Vous avez un droit de passage pour accéder à votre maison en traversant le terrain voisin. Vous n’avez pas le droit, sans accord, d’élargir le chemin en empiétant davantage sur ce terrain, ni d’y construire un parking qui augmenterait l’usure du sol ou gênerait le propriétaire du fonds servant. De même, vous ne pouvez pas installer une gouttière sur votre terrain qui ferait couler plus d’eau sur le terrain voisin et l’endommager, si cela aggrave la situation de ce propriétaire.
- La servitude doit être exercée conformément au titre qui l’a instituée (acte, prescription, etc.).
- Il est interdit d’apporter des modifications — ni sur le fonds servant, ni sur le fonds dominant — qui aggravent la situation du fonds servant (le propriétaire qui supporte la charge).
- Le mot « premier » renvoie au fonds qui doit la servitude : c’est donc la protection du propriétaire du fonds servant qui est visée.

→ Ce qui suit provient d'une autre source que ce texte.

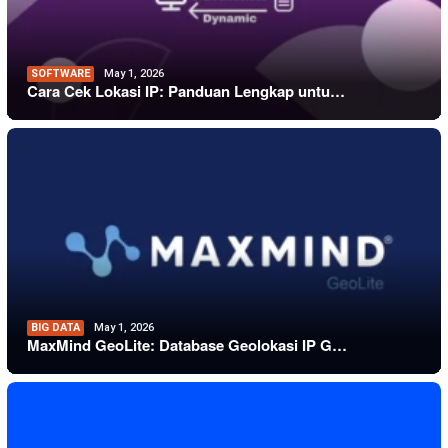
SOFTWARE
May 1, 2026
Cara Cek Lokasi IP: Panduan Lengkap untu…
BIG DATA
May 1, 2026
MaxMind GeoLite: Database Geolokasi IP G…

- Toute augmentation de l’usage, de l’ampleur ou de la nuisance de la servitude sans l’accord du fonds servant est prohibée.
- Des changements qui ne nuisent pas au fonds servant (ou qui l’améliorent) ne sont en principe pas interdits, mais il convient de vérifier le titre de la servitude.
- En cas de modification interdite, le propriétaire du fonds servant peut demander la cessation de l’atteinte et des réparations (conseil : consulter un avocat ou un notaire pour agir).